SEMA News-May 2009-SEMA HeritageYears before Bill France Sr. organized stock car racing on Florida’s most famous beach, stock cars of a different sort went wheel to wheel on tracks around the country. The idea was to pit cars in showroom-floor tune—primarily Fords, as it turned out— against one another to demonstrate their performance chops for prospective buyers. Think of it as “win on Sunday, sell on Monday,” the early years.

One of those races, the Gilmore Gold Cup, was held in February 1934 on a 1.9-mile track at Mines Field in Los Angeles, an area that’s now part of the Los Angeles International Airport. Some 60,000–75,000 people turned out to watch the 250-mile event, which took four hours to finish. Stubby Stubblefield’s ’33 Ford roadster was declared the Gold Cup winner, with an average speed of 62.37 mph.
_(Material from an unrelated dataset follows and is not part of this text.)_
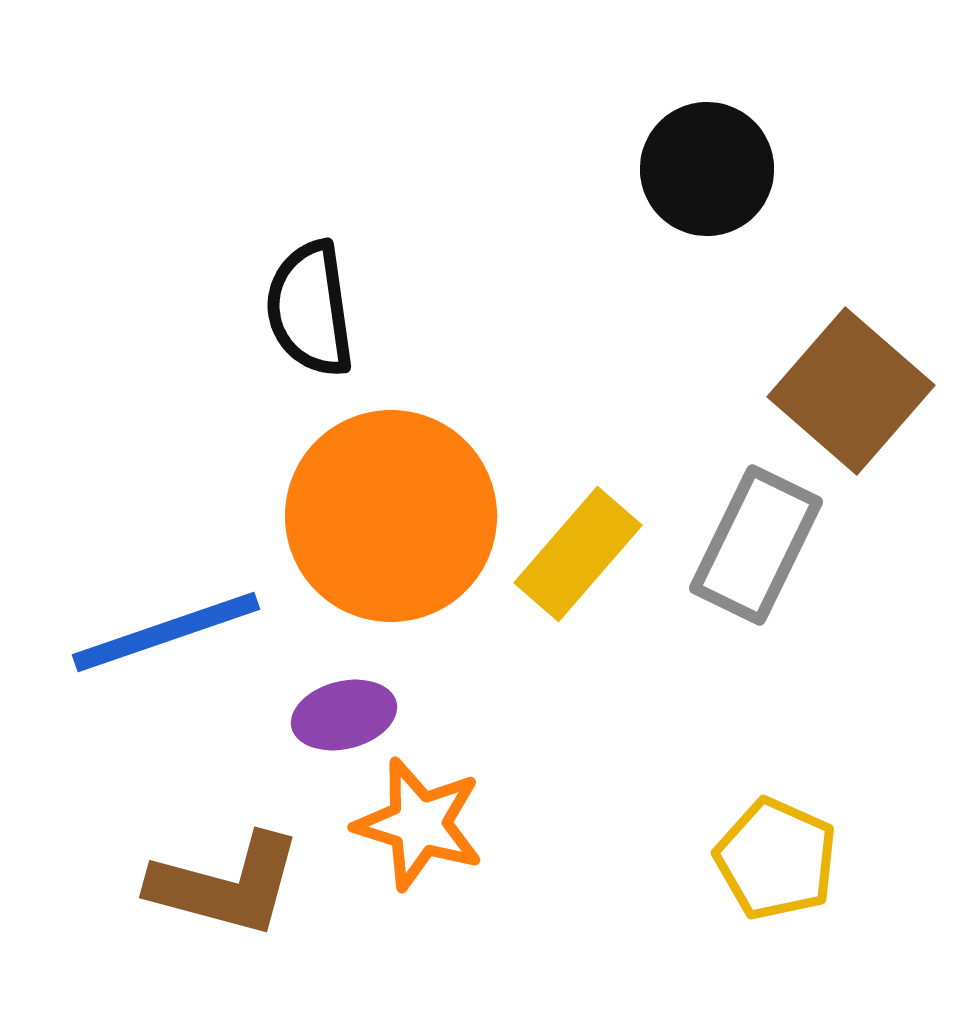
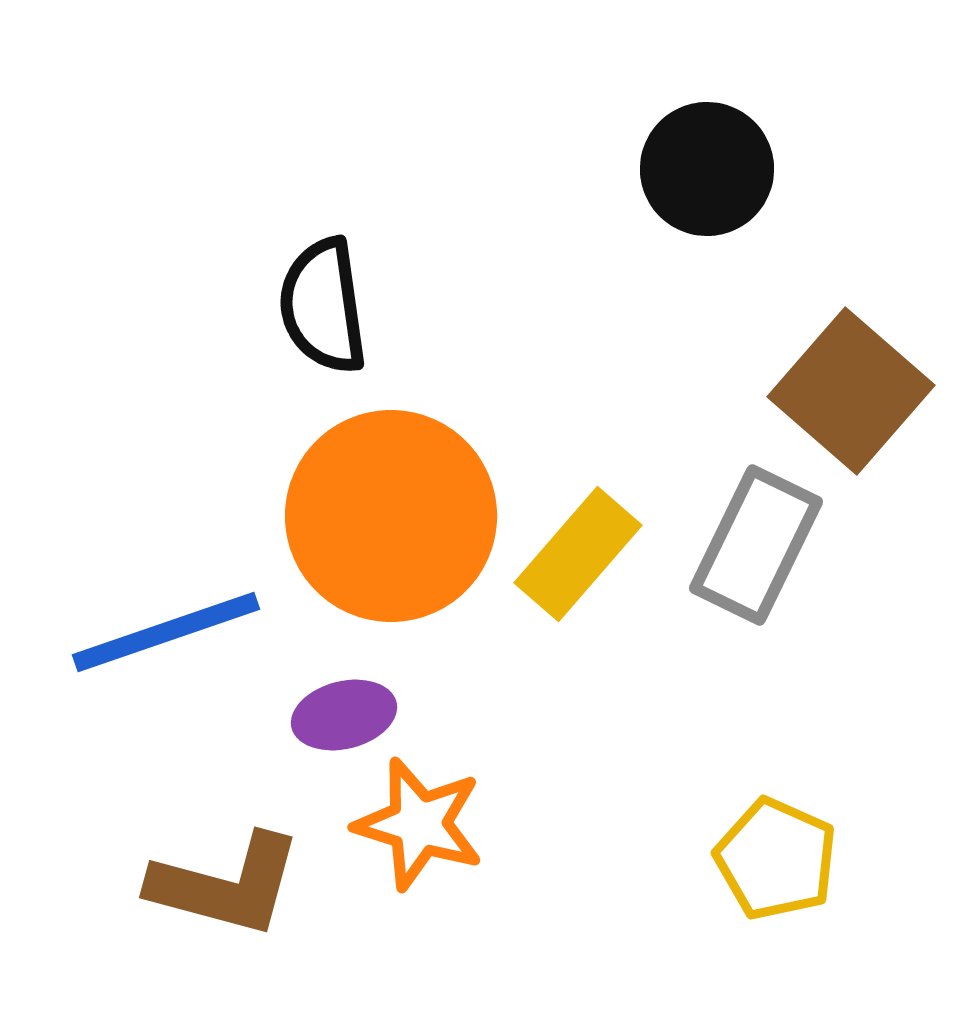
black semicircle: moved 13 px right, 3 px up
Another Mines Field entrant was this ’34 Ford roadster driven by Shorty Cantlon and sponsored by W. I. Tupman, then a downtown Los Angeles Ford dealer. We haven’t been able to dig up Shorty’s results, but his hot iron displays many of the speed tricks typical of the era. To get the most out of the Flathead V8—left bone stock per the AAA, the race’s sanctioning body—the ’34 was streamlined and lightened by removing its fenders, running boards, bumpers, lights, windshield and more. The resulting iconic look has been imitated by hot rodders and abetted by SEMA members ever since.